The footballing fraternity seem very happy to have the soubriquet Monkey Hanger!



Boddam on the other hand is strangely quiet on the matter.

You may have already seen on the original Scottish Storyteller's blog her entry about the monkey. Her father was a joiner to trade, and he would often be the subject of jokes relating to monkey-hanging. Apparently once he came back to his work bench to find a noose in his piece-box!

The Boddam version of the song is short and sweet -

Eence a ship sailed round the coast
And a' the men in her was lost
Burrin' a monkey up a post
So the Boddamers hanged the monkey-O


Noo the funeral was a grand affair
All the Boddam folk was there
It minded you o' the Glesga Fair
Fin the Boddamers hanged the monkey-O


Noo a' the folk frae Peterhead
Cam oot expectin' tae get a feed
So they made it into potted heid
Fin the Boddamers hanged the monkey-O


The Hartlepool version has an acknowledged author, Geordie music hall singer, Ned Corvan who died at the youthful age of 35. It's an epic, and perhaps inspired by the Boddam song. He wrote it in 1862, just a few years before his death. It would seem to suggest that the song was in popular use before then.

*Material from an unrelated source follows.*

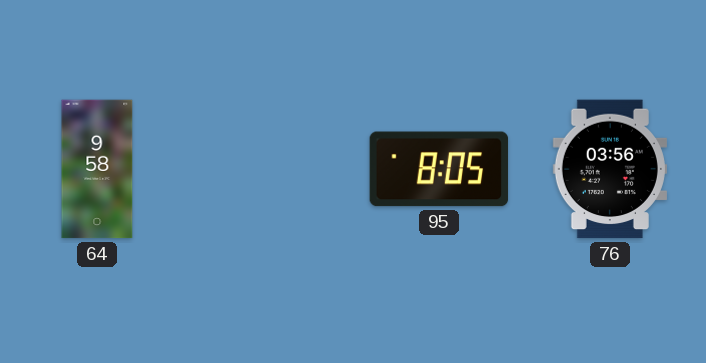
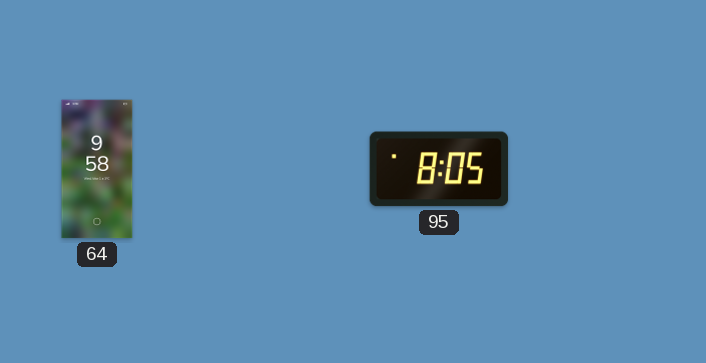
76: 03:56 -> none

The Greig-Duncan Folk Song Collection of the North East of Scotland has a version relating to the fishing village of Cullen, Banffshire, sung by a Miss H Rae, in 1907. It does not mention Boddamers! So, it would seem our monkey-hangers are greedy fisherfolk of the North East of Scotland, rather than NE England!

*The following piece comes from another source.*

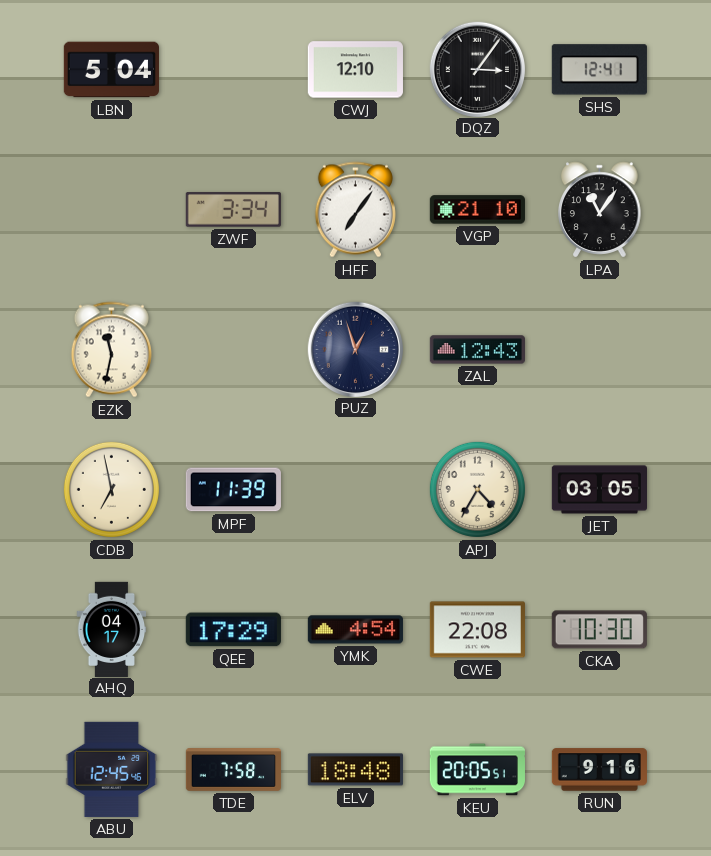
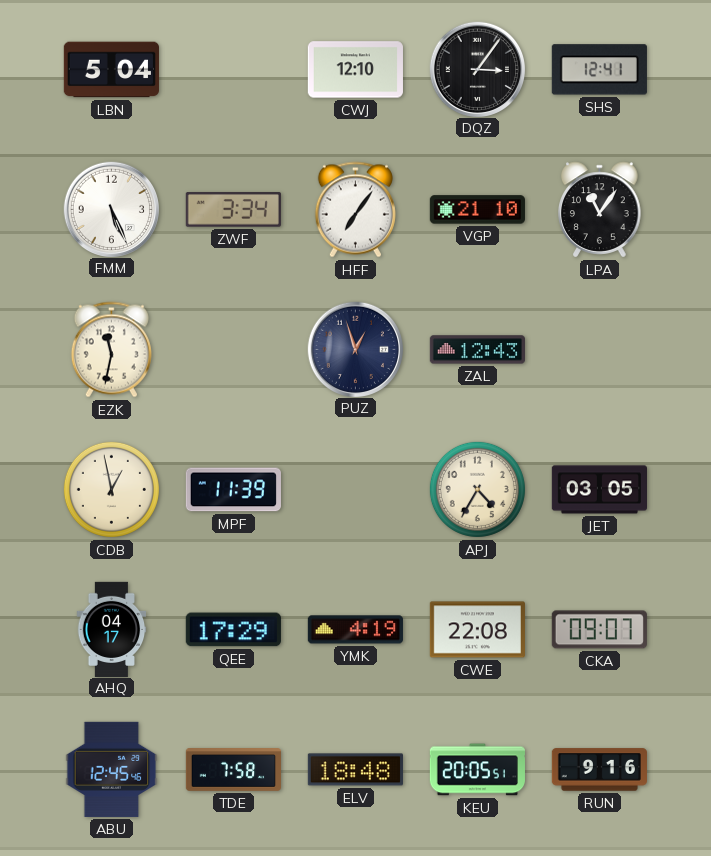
FMM: none -> 5:26
CDB: 6:58 -> 12:58
YMK: 4:54 -> 4:19
CKA: 10:30 -> 09:07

I'm away to do a paper on this at the 38th International Ballad Conference in Cardiff at the end of July, so we'll see what they make of it! And, strangely enough, the monkey legend is OLDER than Cardiff Uni itself, which celebrates its 125th anniversary this year. Maybe we could get Dr Who to take them back in the TARDIS and visit Hartlepool in the 1860s to hear Ned Corvan in the flesh! Plenty scope for Torchwood & Dr jokes coming up...

Boddam Lighthouse - obviously not any help to the poor French sailors, built in 1827, 12 years after the Napoleonic Wars ended.